If your machine shows NumberOfProcessors as just 1, you might either have a hardware issue, or an license activation issue, since only the Enterprise, Professional and Ultimate editions of Windows 7 will recognize more than one physical CPU

  • Thanks for the helpful reply! This was my guess, and I only came as far as asking because using WMI returns NumberOfLogicalProcessors as 28. Our other servers both have two processors, eight cores each, and the env variable is correct on both of them. – Justin Nov 25 '14 at 18:56
  • That's pretty interesting. What happens if you disable hyper-threading on the machine? – Mathias R. Jessen Nov 25 '14 at 19:38
  • Hyper-threading is already disabled. – Justin Nov 26 '14 at 13:25

Windows 7 is not a supported operating system to run on that hardware, which is a good enough explanation for me at to why it's not correctly reporting on your installed hardware. The other reasons in Mathias' answer may ultimately be the cause too, but generally speaking, "unsupported configuration" is a good enough explanation for professional systems administration purposes.

As far as Windows systems, only Windows Server OSes 2003 and above are supported on the BL460Cs, and for that matter, on most HP server hardware.

  • +1, throw Win7 out the window and install Server 2008 R2 (or 2012 R2) – Mathias R. Jessen Nov 25 '14 at 18:11
  • Added an update to the original question, the problem persisted after rebuilding the blade as 2008 R2. – Justin Nov 26 '14 at 19:34
  • @Justin In that case, tell me, this blade... the 2nd proc isn't disabled in the BIOS, right? And both rows of RAM dimms are populated, right?

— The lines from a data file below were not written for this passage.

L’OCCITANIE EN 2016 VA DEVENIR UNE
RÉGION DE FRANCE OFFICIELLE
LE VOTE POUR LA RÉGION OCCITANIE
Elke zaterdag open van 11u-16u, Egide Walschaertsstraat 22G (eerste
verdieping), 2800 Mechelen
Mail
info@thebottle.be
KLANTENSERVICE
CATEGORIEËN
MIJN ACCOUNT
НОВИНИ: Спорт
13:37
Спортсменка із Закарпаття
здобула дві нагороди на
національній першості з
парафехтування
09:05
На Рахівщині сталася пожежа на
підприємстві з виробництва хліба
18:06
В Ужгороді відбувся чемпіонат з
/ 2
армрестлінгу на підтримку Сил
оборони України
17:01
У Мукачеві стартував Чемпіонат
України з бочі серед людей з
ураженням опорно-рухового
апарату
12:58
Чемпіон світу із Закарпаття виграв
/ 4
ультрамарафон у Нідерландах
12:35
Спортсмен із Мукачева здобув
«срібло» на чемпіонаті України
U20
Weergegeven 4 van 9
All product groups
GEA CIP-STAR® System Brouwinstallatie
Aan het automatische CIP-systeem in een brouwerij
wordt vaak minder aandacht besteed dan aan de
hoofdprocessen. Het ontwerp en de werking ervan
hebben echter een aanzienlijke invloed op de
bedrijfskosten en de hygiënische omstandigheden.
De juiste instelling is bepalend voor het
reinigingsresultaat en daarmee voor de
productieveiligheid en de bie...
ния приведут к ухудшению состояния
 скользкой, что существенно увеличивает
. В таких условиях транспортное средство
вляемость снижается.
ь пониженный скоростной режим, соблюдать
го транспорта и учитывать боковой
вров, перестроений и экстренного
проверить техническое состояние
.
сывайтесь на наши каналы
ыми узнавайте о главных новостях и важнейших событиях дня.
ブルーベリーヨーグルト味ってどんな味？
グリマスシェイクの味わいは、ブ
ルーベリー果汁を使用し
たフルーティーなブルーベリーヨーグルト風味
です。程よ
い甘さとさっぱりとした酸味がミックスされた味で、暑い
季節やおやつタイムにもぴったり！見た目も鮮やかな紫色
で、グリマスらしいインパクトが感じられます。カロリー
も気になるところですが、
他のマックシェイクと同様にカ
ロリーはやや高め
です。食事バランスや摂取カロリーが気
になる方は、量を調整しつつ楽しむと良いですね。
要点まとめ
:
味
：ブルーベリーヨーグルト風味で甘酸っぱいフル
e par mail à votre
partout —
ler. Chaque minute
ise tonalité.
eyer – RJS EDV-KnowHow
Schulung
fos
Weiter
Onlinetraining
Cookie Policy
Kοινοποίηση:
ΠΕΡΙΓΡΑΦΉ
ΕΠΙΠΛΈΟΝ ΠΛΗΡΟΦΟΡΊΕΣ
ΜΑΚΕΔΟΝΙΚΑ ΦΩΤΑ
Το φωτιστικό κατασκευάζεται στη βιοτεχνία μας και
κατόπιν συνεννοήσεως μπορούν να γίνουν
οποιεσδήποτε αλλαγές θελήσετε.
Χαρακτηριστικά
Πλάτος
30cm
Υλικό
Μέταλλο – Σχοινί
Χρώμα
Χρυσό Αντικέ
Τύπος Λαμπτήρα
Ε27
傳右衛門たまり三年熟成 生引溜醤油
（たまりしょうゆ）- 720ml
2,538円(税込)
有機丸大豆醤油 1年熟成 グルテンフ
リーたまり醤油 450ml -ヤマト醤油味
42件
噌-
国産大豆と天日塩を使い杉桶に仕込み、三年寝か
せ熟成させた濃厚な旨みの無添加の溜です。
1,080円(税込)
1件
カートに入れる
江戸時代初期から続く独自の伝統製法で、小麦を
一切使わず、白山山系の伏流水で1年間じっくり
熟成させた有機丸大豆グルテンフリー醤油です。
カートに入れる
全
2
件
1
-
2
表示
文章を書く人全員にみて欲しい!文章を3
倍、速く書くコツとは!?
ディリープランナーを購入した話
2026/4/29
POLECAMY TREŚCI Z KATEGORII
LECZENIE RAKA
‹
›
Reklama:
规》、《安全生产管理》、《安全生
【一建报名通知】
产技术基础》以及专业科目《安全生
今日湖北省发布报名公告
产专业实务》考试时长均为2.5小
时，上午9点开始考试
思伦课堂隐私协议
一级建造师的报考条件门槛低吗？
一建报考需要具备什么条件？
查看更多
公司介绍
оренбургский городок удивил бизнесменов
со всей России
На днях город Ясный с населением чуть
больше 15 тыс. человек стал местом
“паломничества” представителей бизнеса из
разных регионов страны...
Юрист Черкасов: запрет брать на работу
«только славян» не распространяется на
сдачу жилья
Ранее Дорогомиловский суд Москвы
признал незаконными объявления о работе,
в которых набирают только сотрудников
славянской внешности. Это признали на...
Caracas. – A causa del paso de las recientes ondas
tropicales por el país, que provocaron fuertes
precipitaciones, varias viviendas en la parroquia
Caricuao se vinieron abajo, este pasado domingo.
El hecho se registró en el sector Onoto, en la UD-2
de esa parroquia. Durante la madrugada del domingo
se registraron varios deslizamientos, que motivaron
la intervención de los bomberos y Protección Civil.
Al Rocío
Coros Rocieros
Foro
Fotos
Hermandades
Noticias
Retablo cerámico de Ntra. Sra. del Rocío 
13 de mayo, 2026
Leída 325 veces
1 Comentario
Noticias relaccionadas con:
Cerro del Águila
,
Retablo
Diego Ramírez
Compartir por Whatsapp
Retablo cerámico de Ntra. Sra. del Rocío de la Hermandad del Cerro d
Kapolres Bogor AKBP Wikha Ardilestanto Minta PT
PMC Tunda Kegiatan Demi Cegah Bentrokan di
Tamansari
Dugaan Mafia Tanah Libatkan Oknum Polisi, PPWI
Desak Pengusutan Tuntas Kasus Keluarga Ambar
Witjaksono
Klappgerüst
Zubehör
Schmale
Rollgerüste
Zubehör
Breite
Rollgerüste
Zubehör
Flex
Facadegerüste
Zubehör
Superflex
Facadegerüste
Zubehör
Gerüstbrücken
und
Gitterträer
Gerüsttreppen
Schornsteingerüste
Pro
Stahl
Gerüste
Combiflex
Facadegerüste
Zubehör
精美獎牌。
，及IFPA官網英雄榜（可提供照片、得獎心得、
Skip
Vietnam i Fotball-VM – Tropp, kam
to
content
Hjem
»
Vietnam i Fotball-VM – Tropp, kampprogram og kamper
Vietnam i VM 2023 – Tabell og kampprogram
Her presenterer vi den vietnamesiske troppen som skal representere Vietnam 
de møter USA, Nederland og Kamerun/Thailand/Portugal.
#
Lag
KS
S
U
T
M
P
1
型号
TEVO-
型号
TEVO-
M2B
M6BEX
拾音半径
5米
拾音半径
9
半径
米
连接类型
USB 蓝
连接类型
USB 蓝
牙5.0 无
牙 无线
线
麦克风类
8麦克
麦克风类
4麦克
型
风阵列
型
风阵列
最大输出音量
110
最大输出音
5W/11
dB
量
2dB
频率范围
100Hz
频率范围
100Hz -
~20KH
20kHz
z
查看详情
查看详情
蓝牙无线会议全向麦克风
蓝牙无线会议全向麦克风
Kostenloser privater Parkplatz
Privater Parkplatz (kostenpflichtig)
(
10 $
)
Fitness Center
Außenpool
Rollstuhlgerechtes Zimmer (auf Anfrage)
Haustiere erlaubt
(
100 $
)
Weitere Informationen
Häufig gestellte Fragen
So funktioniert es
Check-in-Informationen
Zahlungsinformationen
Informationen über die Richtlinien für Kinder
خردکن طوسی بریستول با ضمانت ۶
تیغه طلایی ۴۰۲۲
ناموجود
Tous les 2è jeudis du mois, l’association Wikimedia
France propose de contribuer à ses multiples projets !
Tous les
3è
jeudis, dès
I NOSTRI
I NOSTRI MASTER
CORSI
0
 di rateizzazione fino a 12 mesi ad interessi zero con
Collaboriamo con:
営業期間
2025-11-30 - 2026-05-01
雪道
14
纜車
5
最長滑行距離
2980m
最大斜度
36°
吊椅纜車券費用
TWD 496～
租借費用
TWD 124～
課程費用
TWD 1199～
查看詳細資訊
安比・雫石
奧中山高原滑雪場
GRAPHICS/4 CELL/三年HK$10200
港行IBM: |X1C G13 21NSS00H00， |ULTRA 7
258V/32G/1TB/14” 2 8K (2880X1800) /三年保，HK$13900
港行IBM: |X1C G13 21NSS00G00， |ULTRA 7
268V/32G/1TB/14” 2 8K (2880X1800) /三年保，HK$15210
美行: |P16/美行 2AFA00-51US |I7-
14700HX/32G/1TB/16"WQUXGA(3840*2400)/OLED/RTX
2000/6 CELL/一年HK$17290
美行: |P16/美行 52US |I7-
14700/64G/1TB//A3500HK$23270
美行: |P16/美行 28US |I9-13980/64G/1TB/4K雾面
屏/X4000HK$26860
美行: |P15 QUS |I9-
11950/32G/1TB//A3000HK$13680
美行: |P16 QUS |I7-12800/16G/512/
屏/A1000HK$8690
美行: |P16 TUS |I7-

Making those assumptions, I'd have to say chipset driver, like Ed suggested. – HopelessN00b Nov 26 '14 at 19:38
  • All processors active, according to BIOS. We did install drivers after rebuilding to 2008 R2, with chipset being one of them, but no dice. The servers are colocated, so unless there's a method of confirming the status of the RAM without physically opening the server, I can't confirm. It does look like both slots are populated via ILO. Why might that be causing the issue? – Justin Nov 26 '14 at 19:54
  • You can check the RAM dimms remotely somehow, as I've had to do it too. iLO, maybe? As to why it matters that they're populated, in modern servers, a column of RAM dimms is generally coupled to a processor. If you want to be able to use the RAM in a given column, the corresponding processor has to be present and in use. Possibly vice-versa too, though I don't know I've run into that scenario (with populated processors but an unpopulated column of RAM dimms). I do know, however, that weird things happen if you don't follow the RAM dimm installation guidelines. – HopelessN00b Nov 26 '14 at 20:19

Justin, I posted a comment earlier but it was not seen as an answer - however it did lead to the solution for myself, so I have reposted below with workings and the solution to help you understand the logic for my scenario, and you can then judge if you have the same one.

Evening Justin I see the same issue with HP proliant blade bl460c generation 9 windows windows 2012 r2 . the generation 8's reported everything correctly. Did you find a solution. My findings are 'echo %NUMBER_OF_PROCESSORS%' returns an incorrect \ inconsistent response compared with msinfo32, taskmanager and even Get-WmiObject -Class Win32_ComputerSystem | fl Number*

The reported number is 8, the correct number is 16.

Havings discussed with both HP and Microsoft this appears to be due to NUMA nodes and interleaving.

it was resolved by entering the bies and setting 'node interleaving' to disabled. after this the '%number_of_processors% ' variable returned the same number of processors as the logical taskmaster settings. So this resolved the issue for me.